* RECORD SET:
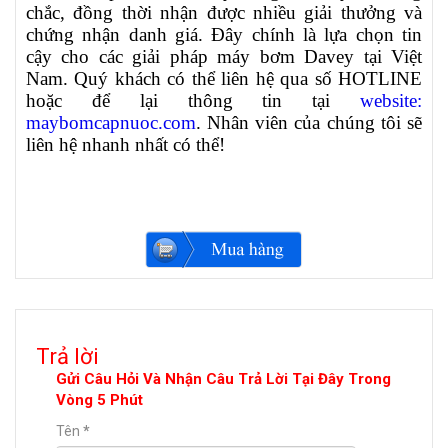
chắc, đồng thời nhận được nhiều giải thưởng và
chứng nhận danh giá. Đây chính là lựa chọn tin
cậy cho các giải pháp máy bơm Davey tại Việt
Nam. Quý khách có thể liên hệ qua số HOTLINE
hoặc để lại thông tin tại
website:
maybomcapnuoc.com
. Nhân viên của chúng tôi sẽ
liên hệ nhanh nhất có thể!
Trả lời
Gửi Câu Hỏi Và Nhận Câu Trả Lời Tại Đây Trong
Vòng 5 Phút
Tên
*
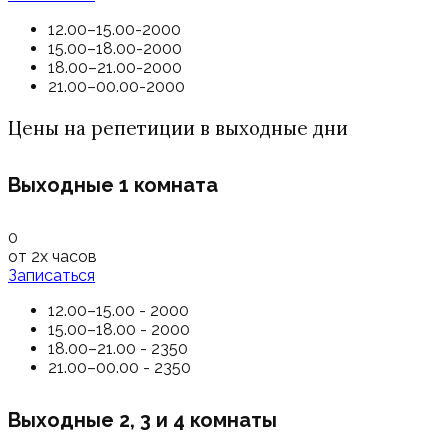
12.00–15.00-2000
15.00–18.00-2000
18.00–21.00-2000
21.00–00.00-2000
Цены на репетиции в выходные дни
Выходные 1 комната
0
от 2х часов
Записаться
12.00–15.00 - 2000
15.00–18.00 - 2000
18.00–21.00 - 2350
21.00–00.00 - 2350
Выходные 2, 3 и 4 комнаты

* ACTION ITEM: The answer must be the full set of records, repeated exactly, with no pictures.

* ANSWER:
chắc, đồng thời nhận được nhiều giải thưởng và
chứng nhận danh giá. Đây chính là lựa chọn tin
cậy cho các giải pháp máy bơm Davey tại Việt
Nam. Quý khách có thể liên hệ qua số HOTLINE
hoặc để lại thông tin tại
website:
maybomcapnuoc.com
. Nhân viên của chúng tôi sẽ
liên hệ nhanh nhất có thể!
Trả lời
Gửi Câu Hỏi Và Nhận Câu Trả Lời Tại Đây Trong
Vòng 5 Phút
Tên
*
12.00–15.00-2000
15.00–18.00-2000
18.00–21.00-2000
21.00–00.00-2000
Цены на репетиции в выходные дни
Выходные 1 комната
0
от 2х часов
Записаться
12.00–15.00 - 2000
15.00–18.00 - 2000
18.00–21.00 - 2350
21.00–00.00 - 2350
Выходные 2, 3 и 4 комнаты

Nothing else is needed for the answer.